(Saved entries)
━━━━━━
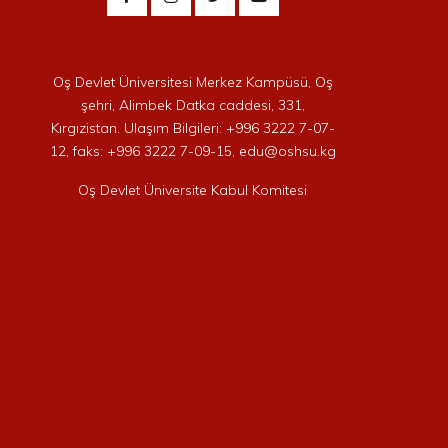
Oş Devlet Üniversitesi Merkez Kampüsü, Oş
şehri, Alimbek Datka caddesi, 331,
Kırgızistan. Ulaşım Bilgileri: +996 3222 7-07-
12, faks: +996 3222 7-09-15, edu@oshsu.kg
Oş Devlet Üniversite Kabul Komitesi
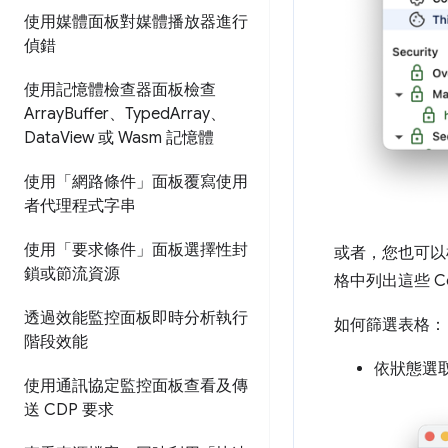
使用媒體面板對媒體播放器進行
偵錯
使用記憶體檢查器面板檢查
Array
Buffer、Typed
Array、
Data
View 或 Wasm 記憶體
使用「網路條件」面板覆寫使用
者代理程式字串
使用「要求條件」面板選擇性封
或者，您也可以根
鎖或節流資源
格中列出這些 Co
透過效能監控面板即時分析執行
如何篩選表格：
階段效能
依狀態選
使用通訊協定監控面板查看及傳
送 CDP 要求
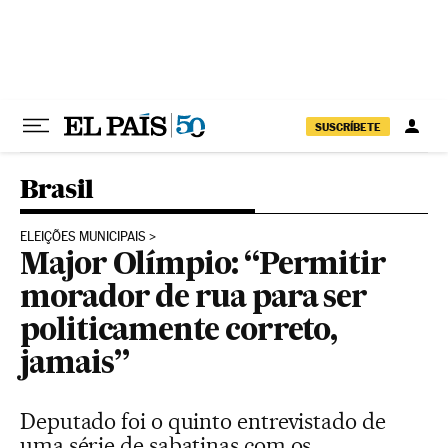
Pular para o conteúdo
SUSCRÍBETE
Brasil
ELEIÇÕES MUNICIPAIS
Major Olímpio: “Permitir
morador de rua para ser
politicamente correto,
jamais”
Deputado foi o quinto entrevistado de
uma série de sabatinas com os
━━━━━━
## What is required
For the word "Devlet", count the lines of the data that contain it and report only the total.

## Task answer
2